Good for you.
Our kids have grown up with dogs and may have a better ken of their ways. So not a problem. That said, one can be assured that a responsible parent would have no issues at the High Park Dog run. The dogs are in full bliss and want nothing to do with people. Just each other. And from a kid's perspective, that's an amazing thing to see. Even if you don't have a dog, it's a great spectator place.
When I was a kid, we had a CKC registered kennel; my mother bred Newfoundlands, one of the gentlest breeds you'll ever meet. I know how to approach dogs, and even showed them as a kid. I've seen many a good dog, but I've also seen many a bad dog. Most dogs are fine, but even good dogs can be aggressively friendly to a two year old. And the bad ones; all it takes is a second. A dog can move 10x faster and is 10x stronger than a kid of two.
I go to Ramsden with my daughter quite a bit, and the off-leash area is too close to the playground for my taste, as I've seen dogs bolt after kids, and one even had a kid pinned down on the ground by the time a parent managed to intervene. The owner kept saying, "he never acts like that! He's never done that before!", but again, all it takes is once. Luckily, that child wasn't hurt.

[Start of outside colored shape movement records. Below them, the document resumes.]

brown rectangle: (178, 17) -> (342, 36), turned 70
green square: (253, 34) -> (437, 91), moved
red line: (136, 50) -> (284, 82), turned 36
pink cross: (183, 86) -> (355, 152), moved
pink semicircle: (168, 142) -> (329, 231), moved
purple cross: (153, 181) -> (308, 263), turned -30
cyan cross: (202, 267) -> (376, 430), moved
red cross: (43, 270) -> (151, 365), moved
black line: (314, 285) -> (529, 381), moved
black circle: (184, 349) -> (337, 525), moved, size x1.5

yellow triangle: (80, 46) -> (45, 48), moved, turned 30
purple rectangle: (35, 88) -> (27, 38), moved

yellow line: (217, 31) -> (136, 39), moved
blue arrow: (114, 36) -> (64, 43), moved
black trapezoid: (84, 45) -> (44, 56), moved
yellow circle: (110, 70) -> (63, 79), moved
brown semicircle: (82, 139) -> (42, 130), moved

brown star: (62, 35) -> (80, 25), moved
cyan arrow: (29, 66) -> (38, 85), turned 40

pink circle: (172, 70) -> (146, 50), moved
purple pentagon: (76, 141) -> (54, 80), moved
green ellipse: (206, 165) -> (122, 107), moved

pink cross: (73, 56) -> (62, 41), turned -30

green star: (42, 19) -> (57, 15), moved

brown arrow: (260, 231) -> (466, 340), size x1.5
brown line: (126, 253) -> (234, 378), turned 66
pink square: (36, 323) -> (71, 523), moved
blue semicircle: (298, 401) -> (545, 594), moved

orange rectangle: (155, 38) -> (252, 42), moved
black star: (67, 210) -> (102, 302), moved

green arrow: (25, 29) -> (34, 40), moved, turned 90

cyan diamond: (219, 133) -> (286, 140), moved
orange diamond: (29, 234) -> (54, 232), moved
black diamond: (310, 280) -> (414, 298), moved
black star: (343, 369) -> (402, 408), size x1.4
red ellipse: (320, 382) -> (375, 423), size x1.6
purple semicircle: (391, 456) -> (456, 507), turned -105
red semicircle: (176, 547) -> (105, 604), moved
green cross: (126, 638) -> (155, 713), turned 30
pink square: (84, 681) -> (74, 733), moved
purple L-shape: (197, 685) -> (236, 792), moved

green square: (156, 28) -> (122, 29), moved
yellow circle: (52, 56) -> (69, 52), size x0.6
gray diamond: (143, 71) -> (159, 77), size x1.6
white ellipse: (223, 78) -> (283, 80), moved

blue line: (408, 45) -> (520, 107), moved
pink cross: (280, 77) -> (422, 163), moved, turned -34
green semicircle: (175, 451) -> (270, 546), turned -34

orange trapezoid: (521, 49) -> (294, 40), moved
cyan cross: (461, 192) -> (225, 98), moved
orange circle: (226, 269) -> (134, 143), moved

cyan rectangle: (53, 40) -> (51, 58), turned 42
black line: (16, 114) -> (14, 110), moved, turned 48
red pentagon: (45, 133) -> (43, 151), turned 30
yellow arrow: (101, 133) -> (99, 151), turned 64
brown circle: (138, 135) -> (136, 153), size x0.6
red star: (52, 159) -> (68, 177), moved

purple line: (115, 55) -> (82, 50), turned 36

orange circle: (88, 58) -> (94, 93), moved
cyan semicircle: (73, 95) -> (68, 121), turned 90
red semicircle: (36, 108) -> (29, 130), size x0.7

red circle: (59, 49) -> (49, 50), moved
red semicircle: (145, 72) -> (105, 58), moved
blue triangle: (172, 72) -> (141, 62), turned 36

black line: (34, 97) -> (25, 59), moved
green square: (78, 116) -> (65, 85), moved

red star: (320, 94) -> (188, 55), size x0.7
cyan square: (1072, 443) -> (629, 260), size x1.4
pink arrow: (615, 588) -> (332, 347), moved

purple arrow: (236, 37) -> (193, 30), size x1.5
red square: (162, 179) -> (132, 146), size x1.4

I've also seen photos of a friend's daughter's face torn open by a dog that was not previously aggressive and had never once attacked anything, let alone a human. Four years later and she's still got a disfiguring scar that she will wear the rest of her life.
Dogs and young kids should be in controlled situations, and free range dogs are not a controlled situation. It also happens—as witnessed in the sheer flouting of leash laws in many parks, dog poo not cleaned up, and lack of obedience training—that many dog owners are completely irresponsible asshats.